All problems browserify faces come from the annoying build process, it is not exist in nodejs environment, however when in browser environment it is a must to make CommonJS work.
Then developers have to edit the code, build the bundle, set up a debugger, find the source, edit the code, then build the bundle again…
Coding and editing will be not easy for most developers, although browserify provides some usefull tools to resolve all these pains:

However, when you are building multiple pages application, each page uses different script files, then you build different bundles, set up different watch tasks, the problem grows more than you can image, developers feel not quite comfortable.

As we all know, since browser does not support synchronous require well, commonJS in the browser does not work well. On the other end, AMD works quite well in the browser, the asynchronous script loading feature really fascinates developers, the codes developers edit and debug are the same as what browser loads, and for multiple page application, AMD can asynchronously load different script files as needed, the development experience is the same as in nodejs or some others.

However, AMD is also not perfect, like not simple modular definition as CommonJS, and the messy configuration for using a third-party libray, the only key point of AMD is the feature of asynchronous script loading.

asynchronous script loading

When you write modular codes, set up the main file, and the asynchronous script loader will analyze the dependencies, load the script files, and execute the module, the development experience with asynchronous script loading is simple, easy and comfortable.
Therefore, what about browserify with asynchronous script loading ? Sounds cool, reallly ?
The approach is that using browserify to resolve modules from npm and using asynchronous script loading to write application level codes.
To achieve the above goal, there’s now another choice not just the way that AMD provides.
The choice is that we can now use dependency injection with asynchronous script loading.

dependency injection

CommonJS and AMD actually both implements the same design pattern named service locator, in service locator developers call the require or define function to ask explicitly for the dependency from the locator, the locator then feeds the dependency module back, this pattern is simple and easy. Dependency injection, however on the other end, components do not look up, they provide plain simple configuration metadata enabling the container to resolve dependencies. The container is wholly responsible for wiring up components, passing resolved objects into JavaScript Object properties or constructors. Hence the inversion of control.

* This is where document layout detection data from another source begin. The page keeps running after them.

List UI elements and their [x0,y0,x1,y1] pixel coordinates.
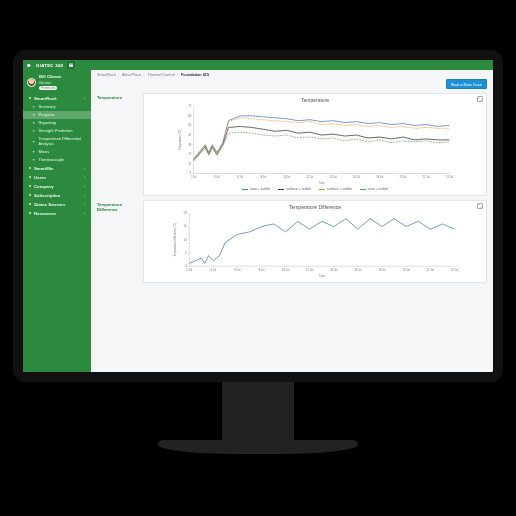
panel-label-temperature: Temperature [97,93,139,196]
expand-icon[interactable] [477,203,483,209]
svg-text:12 Jul: 12 Jul [306,175,313,179]
nav-item-thermocouple[interactable]: Thermocouple [23,156,91,164]
project-icon [28,96,32,100]
mixes-icon [32,150,36,154]
svg-point-10 [29,185,31,187]
svg-text:8 Jul: 8 Jul [261,175,267,179]
panel-label-difference: Temperature Difference [97,200,139,283]
svg-point-6 [33,151,35,153]
nav: SmartRockSummaryProgressReportingStrengt… [23,94,91,218]
avatar [27,78,36,87]
svg-text:0: 0 [190,171,192,175]
svg-text:4 Jul: 4 Jul [214,175,220,179]
nav-heading-giatec-sensors[interactable]: Giatec Sensors [23,200,91,209]
new-case-button[interactable]: Start a New Case [446,79,487,89]
svg-text:24 Jul: 24 Jul [446,175,453,179]
svg-text:6 Jul: 6 Jul [235,268,241,272]
page-actions: Start a New Case [91,77,493,89]
nav-heading-smartmix[interactable]: SmartMix [23,164,91,173]
svg-point-8 [29,167,31,169]
temperature-chart[interactable]: 0102030405060702 Jul4 Jul6 Jul8 Jul10 Ju… [148,103,482,185]
resources-icon [28,211,32,215]
menu-toggle-button[interactable] [67,61,75,69]
nav-item-strength-prediction[interactable]: Strength Prediction [23,127,91,135]
nav-item-temperature-differential-analysis[interactable]: Temperature Differential Analysis [23,135,91,148]
svg-text:4 Jul: 4 Jul [210,268,216,272]
nav-item-summary[interactable]: Summary [23,103,91,111]
reporting-icon [32,121,36,125]
svg-text:18 Jul: 18 Jul [376,175,383,179]
monitor-stand-base [158,440,358,454]
svg-text:0: 0 [185,264,187,268]
svg-point-0 [29,97,31,99]
svg-text:15: 15 [184,224,188,228]
svg-text:14 Jul: 14 Jul [330,268,338,272]
svg-point-7 [33,159,35,161]
svg-point-5 [33,141,35,143]
topbar: GIATEC 360 [23,60,493,70]
svg-text:14 Jul: 14 Jul [330,175,337,179]
svg-point-3 [33,122,35,124]
svg-text:10: 10 [188,162,191,166]
monitor-bezel: GIATEC 360 Bill Climan Giatec Premium Sm… [13,50,503,382]
svg-text:10: 10 [184,238,188,242]
svg-text:30: 30 [188,143,191,147]
nav-heading-resources[interactable]: Resources [23,209,91,218]
nav-heading-company[interactable]: Company [23,182,91,191]
legend-item: core + tcable [360,187,388,191]
temperature-row: Temperature Temperature 0102030405060702… [91,89,493,196]
billing-icon [28,193,32,197]
svg-point-12 [29,203,31,205]
svg-point-13 [29,212,31,214]
nav-item-reporting[interactable]: Reporting [23,119,91,127]
nav-heading-users[interactable]: Users [23,173,91,182]
svg-text:22 Jul: 22 Jul [423,175,430,179]
svg-text:Temperature Difference (°C): Temperature Difference (°C) [173,223,177,257]
svg-text:40: 40 [188,133,191,137]
svg-text:12 Jul: 12 Jul [306,268,314,272]
svg-text:20 Jul: 20 Jul [403,268,411,272]
svg-point-9 [29,176,31,178]
company-icon [28,184,32,188]
monitor-mockup: GIATEC 360 Bill Climan Giatec Premium Sm… [13,50,503,454]
main-content: SmartRock› Alma Place› Thermal Control› … [91,70,493,372]
user-company: Giatec [39,80,61,85]
user-role-badge: Premium [39,86,57,90]
svg-text:10 Jul: 10 Jul [283,175,290,179]
overview-icon [32,105,36,109]
hamburger-icon [69,65,73,66]
breadcrumb: SmartRock› Alma Place› Thermal Control› … [91,70,493,77]
monitor-stand-neck [222,382,294,440]
progress-icon [32,113,36,117]
nav-item-mixes[interactable]: Mixes [23,148,91,156]
svg-text:16 Jul: 16 Jul [354,268,362,272]
svg-text:16 Jul: 16 Jul [353,175,360,179]
strength-icon [32,129,36,133]
svg-text:2 Jul: 2 Jul [186,268,192,272]
svg-text:Time: Time [319,181,325,185]
mix-icon [28,166,32,170]
nav-heading-smartrock[interactable]: SmartRock [23,94,91,103]
difference-chart[interactable]: 051015202 Jul4 Jul6 Jul8 Jul10 Jul12 Jul… [148,210,482,278]
sidebar: Bill Climan Giatec Premium SmartRockSumm… [23,70,91,372]
legend-item: core + tcable [242,187,270,191]
user-block[interactable]: Bill Climan Giatec Premium [23,73,91,94]
temperature-legend: core + tcablesurface + tcablesurface + t… [148,187,482,191]
svg-text:5: 5 [185,251,187,255]
svg-text:50: 50 [188,123,191,127]
svg-text:Temperature (°C): Temperature (°C) [178,130,182,150]
svg-point-1 [33,106,35,108]
sensors-icon [28,202,32,206]
nav-item-progress[interactable]: Progress [23,111,91,119]
users-icon [28,175,32,179]
logo-icon [26,61,33,68]
nav-heading-subscription[interactable]: Subscription [23,191,91,200]
expand-icon[interactable] [477,96,483,102]
svg-text:70: 70 [188,104,191,108]
svg-text:2 Jul: 2 Jul [191,175,197,179]
temperature-chart-card: Temperature 0102030405060702 Jul4 Jul6 J… [143,93,487,196]
svg-text:10 Jul: 10 Jul [282,268,290,272]
temperature-icon [32,139,36,143]
app-screen: GIATEC 360 Bill Climan Giatec Premium Sm… [23,60,493,372]
svg-text:20: 20 [188,152,191,156]
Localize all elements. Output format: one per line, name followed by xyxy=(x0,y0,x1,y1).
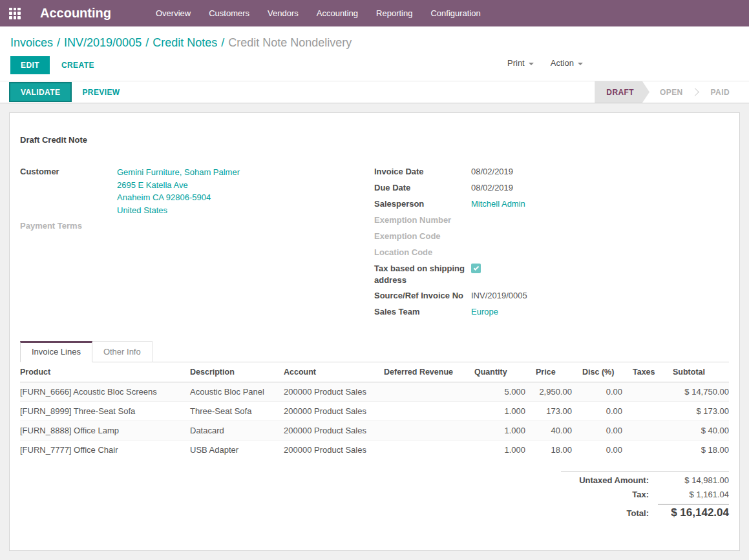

Service locator and dependency injection are both ways to resolve dependencies and enable modular codes, there is no golden rule on which is better, it all depends. Basically, when you write to quick and easy development, like library、 shell、 tools, you may choose to use service locator. When you want to write project that needed be continuously maintainable, you may choose to use dependency injection. What’s more, service locator and dependency injection can be used together to take advantages of both.

Dependency injection needs a dependency injection container or IoC container to make it work. A good dependency injection container should have the following features:

these are what bearcat really do.
bearcat is still a young but promising project, it heavilly needs your contributions.

bearcat

bearcat is focused on writing small javaScripts, but building big world. The world is connected through bearcat’s powerful dependency injection and Aspect Oriented Programming(AOP). Codes are shareable, configurations are javaScript objects enhanced by themselves, dependencies are auto-resolved, scripts are asynchronously loaded if needed.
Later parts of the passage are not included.